I began to learn three lessons: Let go, show up, and have grit.

Let go:

It was difficult having to address the new surroundings I found myself in. I was supposed to be a published author by now, but here I am going to work on a daily basis to paint houses. Sure, I love the people I am working with- but this isn’t what I wanted.

I had certain expectations for myself by this point in life. I should have become a successful writer. I at least expected to find myself in the position of paying other people to paint my house– not leaving my apartment at 6:30 in the morning to do this for someone else.

But I had to let go of my own expectations and specific hopes for what I wanted to happen. This simple idea allowed me to be more open to my circumstances. I knew that I was on a different path than I had planned and that in order to succeed I needed to let go of my own expectations and…

Show up:

So how exactly was I supposed to show up? I was listening to an interview on Dave Asprey’s podcast, bulletproof radio (Interview with Jim Kwik), where Jim Kwik mentions the presence of former President Bill Clinton. Jim said that Clinton maintained a powerful presence wherever he went and to whoever he spoke with. Clinton often remembered people’s names, as well as focused on each person he spoke with in that moment– instead of thinking about other conversations or people in the room. Jim Kwik ultimately decided that Bill Clinton’s ability to have a powerful presence came from his ability to be powerfully present.

So, I needed to let go- then be powerfully present. That’s all. How hard could that possibly be?

For those who know me, I have a tendency to sometimes interrupt (even my own train of thought). This is the exact opposite of being powerfully present.

But I sometimes get it right, and when I get it right I am able to display the only one of these three characteristics that I have consistently exhibited…

Have Grit:

Over the course of three separate books which I have attempted to submit to literary agents, I have received over 400 rejections (that doesn’t even include those who just didn’t respond). But I’m still here, attempting once again to submit my newest book to literary agents.
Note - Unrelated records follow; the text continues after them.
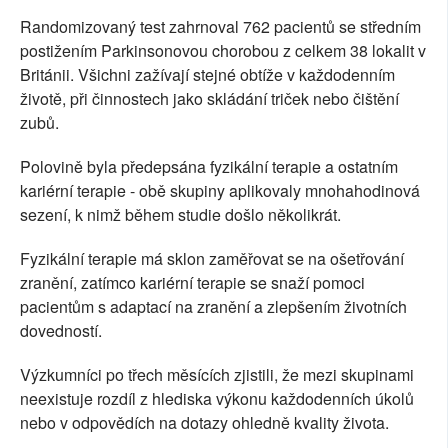
Randomizovaný test zahrnoval 762 pacientů se středním
postižením Parkinsonovou chorobou z celkem 38 lokalit v
Británii. Všichni zažívají stejné obtíže v každodenním
životě, při činnostech jako skládání triček nebo čištění
zubů.
Polovině byla předepsána fyzikální terapie a ostatním
kariérní terapie - obě skupiny aplikovaly mnohahodinová
sezení, k nimž během studie došlo několikrát.
Fyzikální terapie má sklon zaměřovat se na ošetřování
zranění, zatímco kariérní terapie se snaží pomoci
pacientům s adaptací na zranění a zlepšením životních
dovedností.
Výzkumníci po třech měsících zjistili, že mezi skupinami
neexistuje rozdíl z hlediska výkonu každodenních úkolů
nebo v odpovědích na dotazy ohledně kvality života.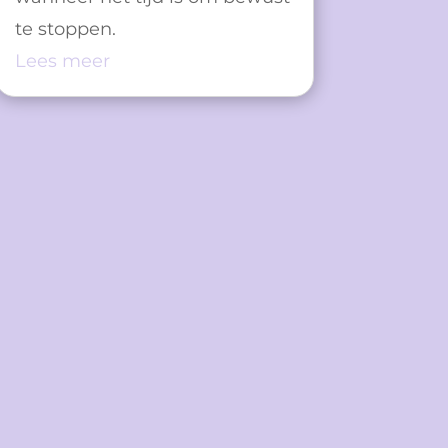
te stoppen.
Lees meer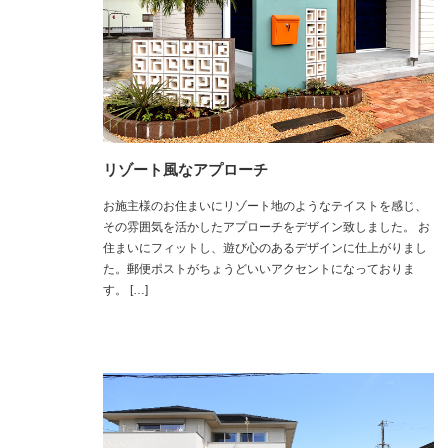
リゾート風なアプローチ
お施主様のお住まいにリゾート地のようなテイストを感じ、
その雰囲気を活かしたアプローチをデザイン致しました。 お
住まいにフィットし、遊び心のあるデザインに仕上がりまし
た。郵便ポストがちょうどいいアクセントになっておりま
す。 […]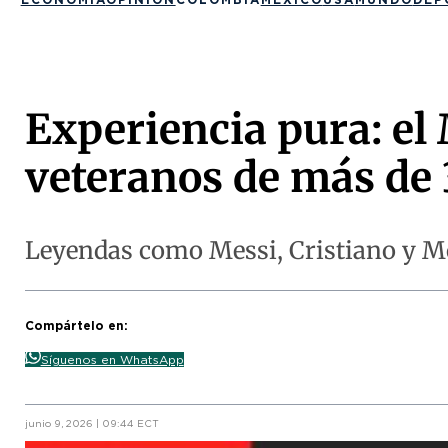
Experiencia pura: el
veteranos de más de 
Leyendas como Messi, Cristiano y M
Compártelo en:
Síguenos en WhatsApp
junio 9, 2026 | 09:44 ECT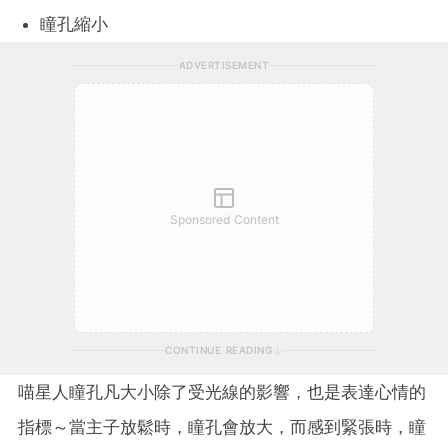
瞳孔縮小
ADVERTISEMENT
Sponsored Content
CONTINUE READING
喵星人瞳孔凡大小除了受光線的影響，也是表達心情的
指標～當主子放鬆時，瞳孔會放大，而感到緊張時，瞳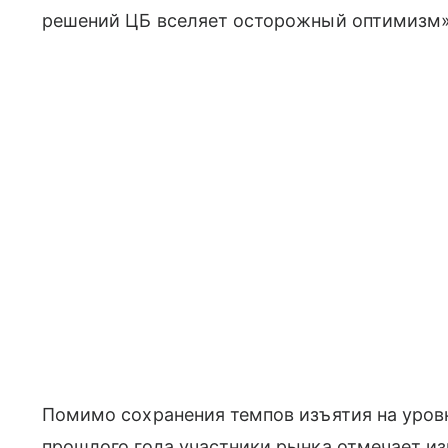
решений ЦБ вселяет осторожный оптимизм»
Помимо сохранения темпов изъятия на уровн
прошлого года участники рынка отмечает и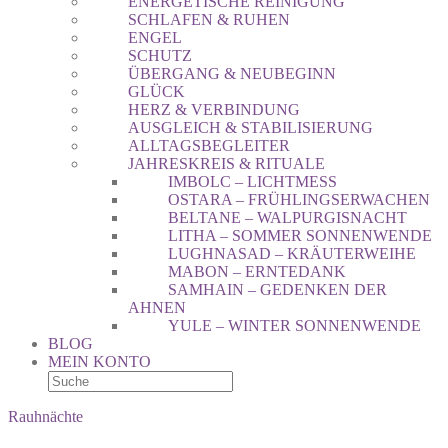
ENERGETISCHE REINIGUNG
SCHLAFEN & RUHEN
ENGEL
SCHUTZ
ÜBERGANG & NEUBEGINN
GLÜCK
HERZ & VERBINDUNG
AUSGLEICH & STABILISIERUNG
ALLTAGSBEGLEITER
JAHRESKREIS & RITUALE
IMBOLC – LICHTMESS
OSTARA – FRÜHLINGSERWACHEN
BELTANE – WALPURGISNACHT
LITHA – SOMMER SONNENWENDE
LUGHNASAD – KRÄUTERWEIHE
MABON – ERNTEDANK
SAMHAIN – GEDENKEN DER
AHNEN
YULE – WINTER SONNENWENDE
BLOG
MEIN KONTO
Rauhnächte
Why? Because if I didn’t show grit in this area, I would have given up long ago. This blog wouldn’t exist and my novels would never reach the public eye. My personal determination is easy, despite all of the times that I have been rejected. The all too famous line from Edison comes to mind, “I have not failed. I’ve just found 10,000 ways that won’t work.” To me, each rejection is one closer to the person who will decide to take a chance on me.

I have also discovered that my personal grit has stood out in crowds, and this has benefited the need for networking. Thanks to persevering, I bought the book Real Artists Don’t Starve by Jeff Goins. This early purchase allowed me to join a Facebook Group he had started, which in turn got me in contact with some amazing people. The Tribe Builders Network is an amazing group led by a kind-hearted man named Frank. His guidance, as well as many others in the group, have proven to be a huge asset in this whole field of networking.
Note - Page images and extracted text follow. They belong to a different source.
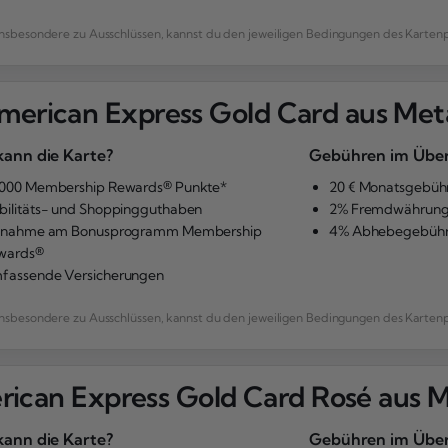
n, insbesondere zu Ausschlüssen, kannst du den jeweiligen Bedingungen des Kart
merican Express Gold Card aus Meta
ann die Karte?
Gebühren im Über
.000 Membership Rewards® Punkte*
20 € Monatsgebüh
bilitäts- und Shoppingguthaben
2% Fremdwährung
ilnahme am Bonusprogramm Membership
4% Abhebegebüh
wards®
fassende Versicherungen
n, insbesondere zu Ausschlüssen, kannst du den jeweiligen Bedingungen des Kart
ican Express Gold Card Rosé aus M
ann die Karte?
Gebühren im Über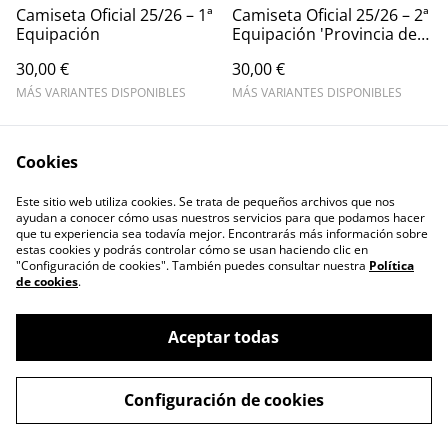
Camiseta Oficial 25/26 – 1ª
Camiseta Oficial 25/26 – 2ª
Equipación
Equipación 'Provincia de
Cádiz'
30,00 €
30,00 €
MÁS VARIANTES DISPONIBLES
MÁS VARIANTES DISPONIBLES
Cookies
Este sitio web utiliza cookies. Se trata de pequeños archivos que nos
ayudan a conocer cómo usas nuestros servicios para que podamos hacer
que tu experiencia sea todavía mejor. Encontrarás más información sobre
Contacta con
Términos legales
estas cookies y podrás controlar cómo se usan haciendo clic en
nosotros
"Configuración de cookies". También puedes consultar nuestra
Política
Política de Privacidad
Política de cookies
de cookies
.
Aceptar todas
©
2026
CD Virgili Cádiz - Tienda Oficial
Configuración de cookies
powered by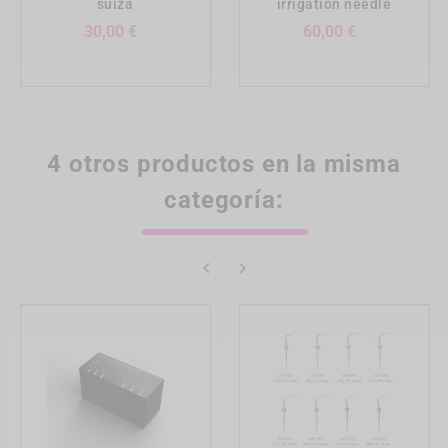
suiza
irrigation needle
Precio
Precio
30,00 €
60,00 €
Dr Thierry Couturier - Reims (FRANCE)
Dr Fernando DURÁN SINDREU - Universidad
Internacional de Cataluna (SPAIN)
4 otros productos en la misma
categoría:
NUESTRA VALORACIÓN DEL SISTEMA
La valoración del sistema es muy favorable. De modo


rápido podemos levantar coronas que de otro modo
supondrían un auténtico desafío. Al empezar a
utilizarlo pensábamos que sería difícil encontrar la
vía de paso adecuada. La realidad nos mostró por el
contrario que era muy fácil de utilizar.
Los principales inconvenientes que observamos es
que en coronas de metal noble, si al fresar dejamos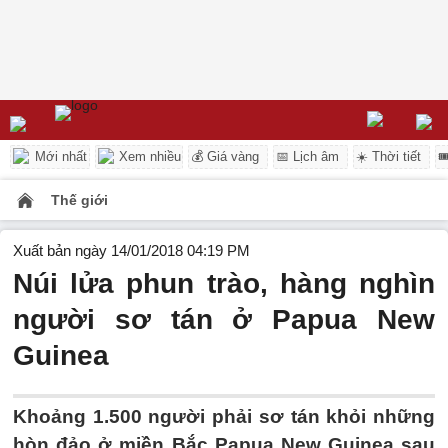
Mới nhất
Xem nhiều
💰 Giá vàng
📅 Lịch âm
☀️ Thời tiết

Thế giới
Xuất bản ngày 14/01/2018 04:19 PM
Núi lửa phun trào, hàng nghìn
người sơ tán ở Papua New
Guinea
Khoảng 1.500 người phải sơ tán khỏi những
hòn đảo ở miền Bắc Papua New Guinea sau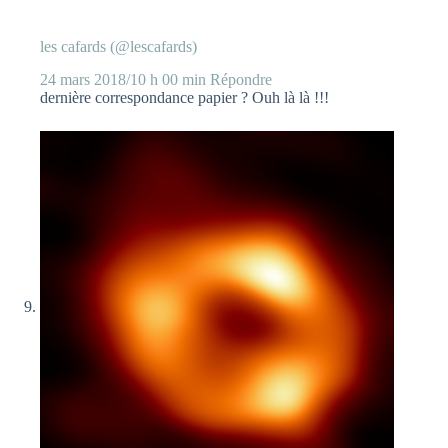
les cafards (@lescafards)
24 mars 2018/10 h 00 min
Répondre
dernière correspondance papier ? Ouh là là !!!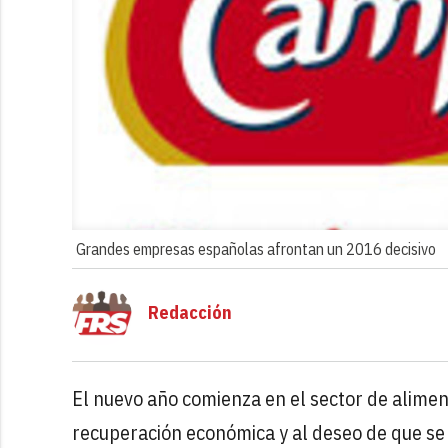
Grandes empresas españolas afrontan un 2016 decisivo
Redacción
El nuevo año comienza en el sector de alimen
recuperación económica y al deseo de que se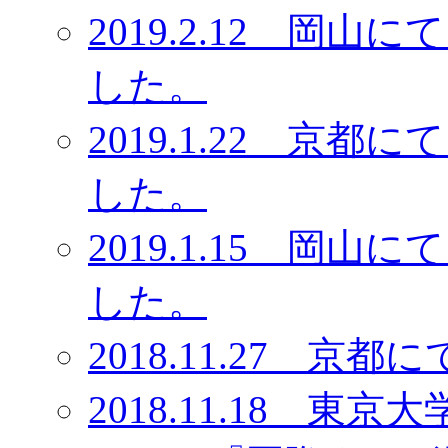
2019.2.12 岡
した。
2019.1.22 京
した。
2019.1.15 岡
した。
2018.11.27 
2018.11.18 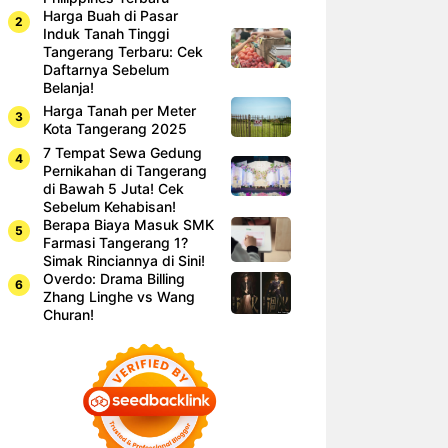
Harga Buah di Pasar
Induk Tanah Tinggi
Tangerang Terbaru: Cek
Daftarnya Sebelum
Belanja!
Harga Tanah per Meter
Kota Tangerang 2025
7 Tempat Sewa Gedung
Pernikahan di Tangerang
di Bawah 5 Juta! Cek
Sebelum Kehabisan!
Berapa Biaya Masuk SMK
Farmasi Tangerang 1?
Simak Rinciannya di Sini!
Overdo: Drama Billing
Zhang Linghe vs Wang
Churan!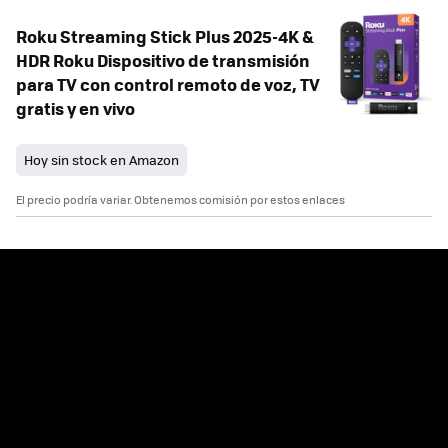
Roku Streaming Stick Plus 2025-4K &
HDR Roku Dispositivo de transmisión
para TV con control remoto de voz, TV
gratis y en vivo
Hoy sin stock en Amazon
El precio podría variar. Obtenemos comisión por estos enlaces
But I would have never found this group if I had lost my grit.

So here I am on my journey, attempting to listen to the Holy Spirit as I am reminded to let go, show up, and have grit. I’m blazing a new trail, currently just a dirt road, and I am going to try and enjoy this new journey.

But I need to be ready because eventually this dirt road will be well traveled- and I might find myself in a place of being stagnant due to familiarity.
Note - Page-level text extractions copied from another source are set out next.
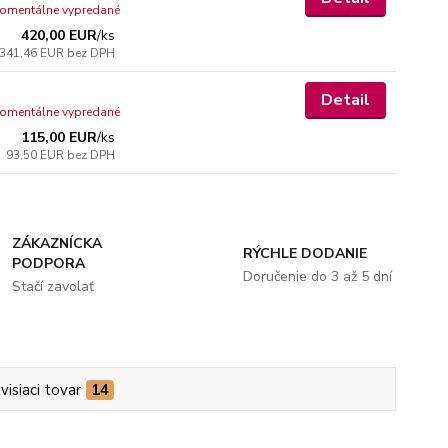
omentálne vypredané
420,00 EUR
/
ks
341,46 EUR
bez DPH
Detail
omentálne vypredané
115,00 EUR
/
ks
93,50 EUR
bez DPH
ZÁKAZNÍCKA
RÝCHLE DODANIE
PODPORA
Doručenie do 3 až 5 dní
Stačí zavolať
visiaci tovar
14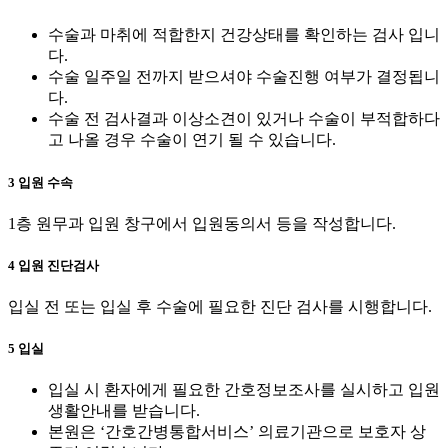
수술과 마취에 적합한지 건강상태를 확인하는 검사 입니
다.
수술 일주일 전까지 받으셔야 수술진행 여부가 결정됩니
다.
수술 전 검사결과 이상소견이 있거나 수술이 부적합하다
고 나올 경우 수술이 연기 될 수 있습니다.
3
입원 수속
1층 원무과 입원 창구에서 입원동의서 등을 작성합니다.
4
입원 진단검사
입실 전 또는 입실 후 수술에 필요한 진단 검사를 시행합니다.
5
입실
입실 시 환자에게 필요한 간호정보조사를 실시하고 입원
생활안내를 받습니다.
본원은 ‘간호간병통합서비스’ 의료기관으로 보호자 상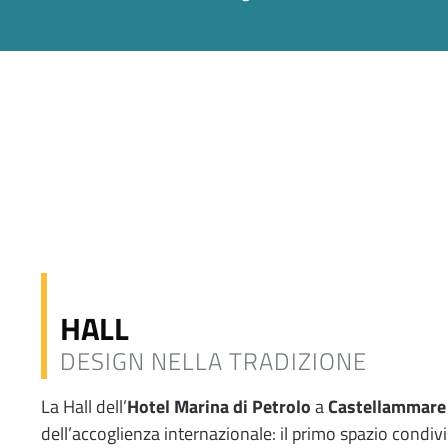
HALL
DESIGN NELLA TRADIZIONE
La Hall dell’
Hotel Marina di Petrolo
a
Castellammare 
dell’accoglienza internazionale: il primo spazio condivi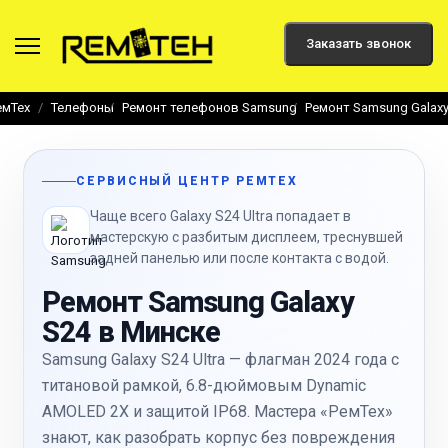
Заказать звонок
емТех
Телефоны
Ремонт телефонов Samsung
Ремонт Samsung Galaxy
СЕРВИСНЫЙ ЦЕНТР РЕМТЕХ
Чаще всего Galaxy S24 Ultra попадает в
мастерскую с разбитым дисплеем, треснувшей
задней панелью или после контакта с водой.
Ремонт Samsung Galaxy
S24 в Минске
Samsung Galaxy S24 Ultra — флагман 2024 года с
титановой рамкой, 6.8-дюймовым Dynamic
AMOLED 2X и защитой IP68. Мастера «РемТех»
знают, как разобрать корпус без повреждения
One more thing, before I go. I mentioned the awesome Tribe Builder’s Network, but I also want to give a specific shout out. Danielle Bernock has just written a new ebook which she is giving away for free, Love’s Manifesto. A quick description from her, “Love’s Manifesto is a small eBook about becoming your true self through the power of love.” Please click on the link and take a chance to support this wonderful author.

If you enjoyed this post please like, comment, and share. Also, if you want to hear more about my journey, storytelling, the Holy Spirit, or prayer, please subscribe. Have a wonderful week.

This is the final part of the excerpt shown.